▸ **WHAT YOU WILL DO**: Below are entries. Give back exactly the lines from the one containing "Om / kontakt" through the one containing "Seit 2022. ©", inclusive, without the pictures.

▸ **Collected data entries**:
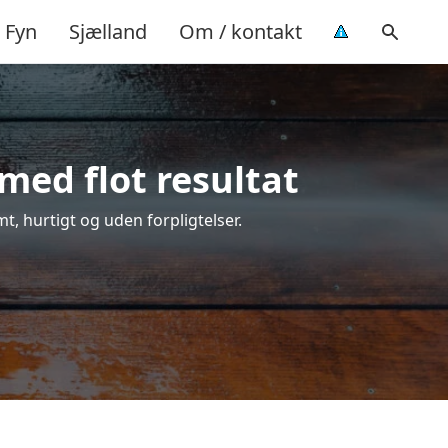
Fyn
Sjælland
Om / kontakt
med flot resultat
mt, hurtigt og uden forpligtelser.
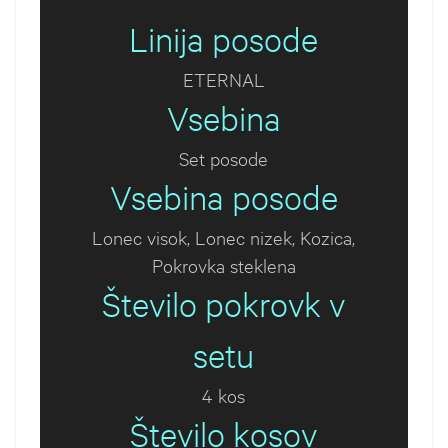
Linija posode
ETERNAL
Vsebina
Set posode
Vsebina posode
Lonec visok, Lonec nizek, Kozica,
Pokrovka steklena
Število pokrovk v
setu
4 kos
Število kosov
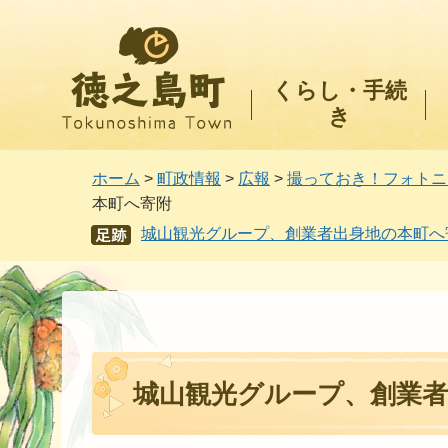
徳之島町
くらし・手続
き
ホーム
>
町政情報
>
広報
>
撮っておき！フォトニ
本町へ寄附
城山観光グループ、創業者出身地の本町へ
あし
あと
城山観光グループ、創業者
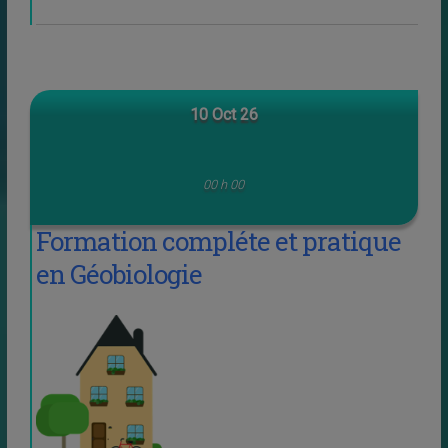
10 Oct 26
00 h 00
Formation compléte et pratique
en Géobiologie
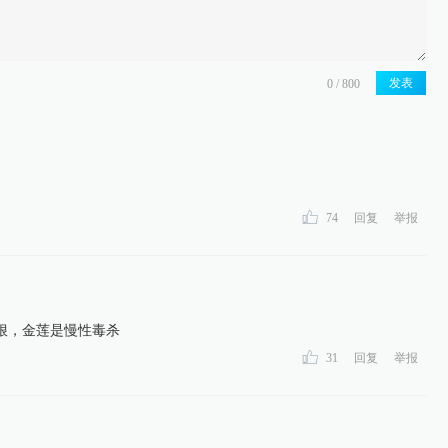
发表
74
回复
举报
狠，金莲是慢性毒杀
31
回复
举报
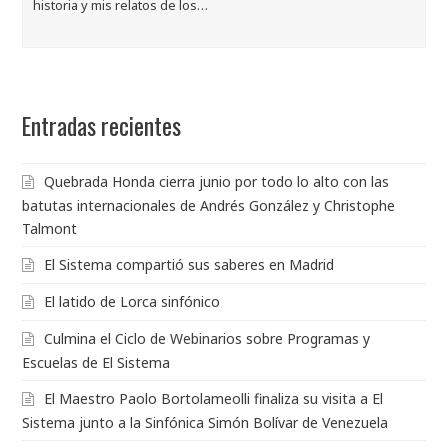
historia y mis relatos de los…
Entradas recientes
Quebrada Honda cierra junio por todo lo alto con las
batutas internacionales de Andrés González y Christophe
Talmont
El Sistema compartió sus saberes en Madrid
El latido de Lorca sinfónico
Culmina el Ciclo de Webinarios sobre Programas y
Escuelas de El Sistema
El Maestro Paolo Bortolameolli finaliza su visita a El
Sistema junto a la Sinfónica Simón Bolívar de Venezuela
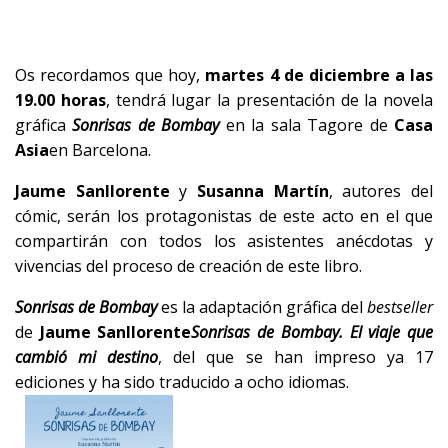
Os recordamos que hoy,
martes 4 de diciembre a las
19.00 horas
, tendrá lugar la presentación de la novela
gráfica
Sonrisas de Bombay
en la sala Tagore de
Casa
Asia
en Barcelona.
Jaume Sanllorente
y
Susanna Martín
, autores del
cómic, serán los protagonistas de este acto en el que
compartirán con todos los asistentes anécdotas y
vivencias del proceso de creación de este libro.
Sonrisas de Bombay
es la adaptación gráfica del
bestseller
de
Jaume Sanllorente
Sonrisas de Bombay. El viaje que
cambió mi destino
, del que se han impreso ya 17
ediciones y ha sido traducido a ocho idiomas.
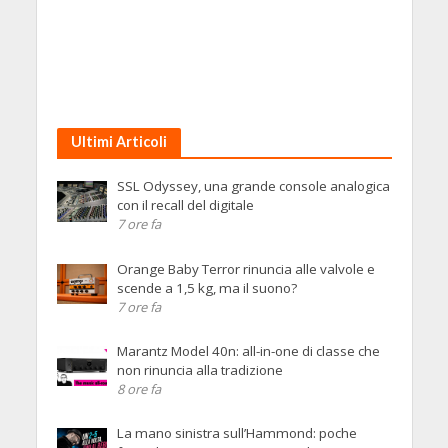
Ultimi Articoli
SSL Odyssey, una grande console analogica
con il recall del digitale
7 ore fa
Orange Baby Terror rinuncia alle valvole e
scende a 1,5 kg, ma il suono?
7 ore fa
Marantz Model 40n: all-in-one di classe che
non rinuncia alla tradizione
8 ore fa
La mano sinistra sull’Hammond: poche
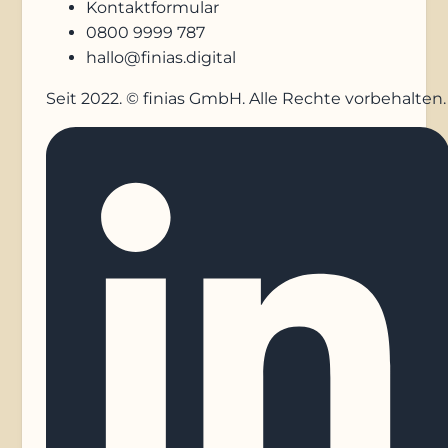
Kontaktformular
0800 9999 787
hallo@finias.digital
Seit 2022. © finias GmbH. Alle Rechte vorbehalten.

* * *

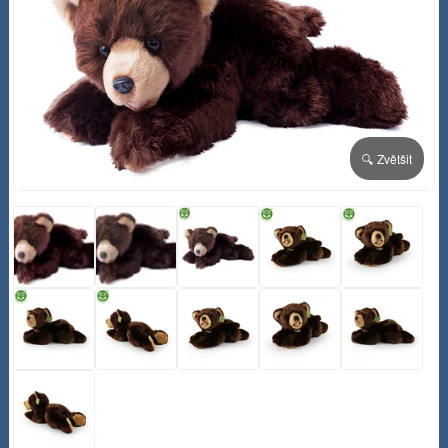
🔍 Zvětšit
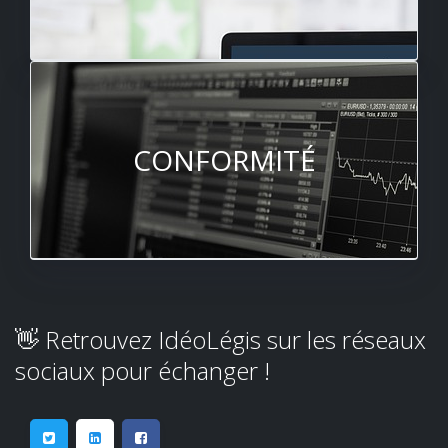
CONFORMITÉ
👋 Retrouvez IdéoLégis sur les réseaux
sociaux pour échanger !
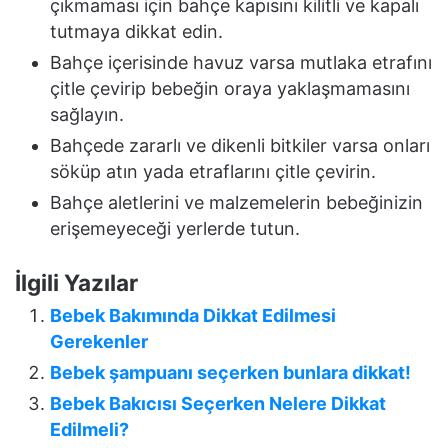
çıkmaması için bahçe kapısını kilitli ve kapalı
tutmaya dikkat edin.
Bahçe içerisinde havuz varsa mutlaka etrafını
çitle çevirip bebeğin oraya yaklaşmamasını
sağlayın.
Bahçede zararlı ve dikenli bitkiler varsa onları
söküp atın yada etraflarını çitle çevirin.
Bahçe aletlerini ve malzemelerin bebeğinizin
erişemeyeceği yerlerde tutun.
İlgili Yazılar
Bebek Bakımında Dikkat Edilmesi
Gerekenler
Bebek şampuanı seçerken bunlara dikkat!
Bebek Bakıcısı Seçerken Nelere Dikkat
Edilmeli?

▸ **REPLY**:
Om / kontakt
med flot resultat
mt, hurtigt og uden forpligtelser.
Linija posode
ETERNAL
Vsebina
Set posode
Vsebina posode
Lonec visok, Lonec nizek, Kozica,
Pokrovka steklena
Število pokrovk v
setu
4 kos
Število kosov
徳之島町
くらし・手続
き
ホーム
>
町政情報
>
広報
>
撮っておき！フォトニ
本町へ寄附
城山観光グループ、創業者出身地の本町へ
あし
あと
城山観光グループ、創業者
10 Oct 26
00 h 00
Formation compléte et pratique
en Géobiologie
发表
74
回复
举报
狠，金莲是慢性毒杀
31
回复
举报
historia y mis relatos de los…
Entradas recientes
Quebrada Honda cierra junio por todo lo alto con las
batutas internacionales de Andrés González y Christophe
Talmont
El Sistema compartió sus saberes en Madrid
El latido de Lorca sinfónico
Culmina el Ciclo de Webinarios sobre Programas y
Escuelas de El Sistema
El Maestro Paolo Bortolameolli finaliza su visita a El
Sistema junto a la Sinfónica Simón Bolívar de Venezuela
Os recordamos que hoy,
martes 4 de diciembre a las
19.00 horas
, tendrá lugar la presentación de la novela
gráfica
Sonrisas de Bombay
en la sala Tagore de
Casa
Asia
en Barcelona.
Jaume Sanllorente
y
Susanna Martín
, autores del
cómic, serán los protagonistas de este acto en el que
compartirán con todos los asistentes anécdotas y
vivencias del proceso de creación de este libro.
Sonrisas de Bombay
es la adaptación gráfica del
bestseller
de
Jaume Sanllorente
Sonrisas de Bombay. El viaje que
cambió mi destino
, del que se han impreso ya 17
ediciones y ha sido traducido a ocho idiomas.
Ultimi Articoli
SSL Odyssey, una grande console analogica
con il recall del digitale
7 ore fa
Orange Baby Terror rinuncia alle valvole e
scende a 1,5 kg, ma il suono?
7 ore fa
Marantz Model 40n: all-in-one di classe che
non rinuncia alla tradizione
8 ore fa
La mano sinistra sull’Hammond: poche
Kontaktformular
0800 9999 787
hallo@finias.digital
Seit 2022. © finias GmbH. Alle Rechte vorbehalten.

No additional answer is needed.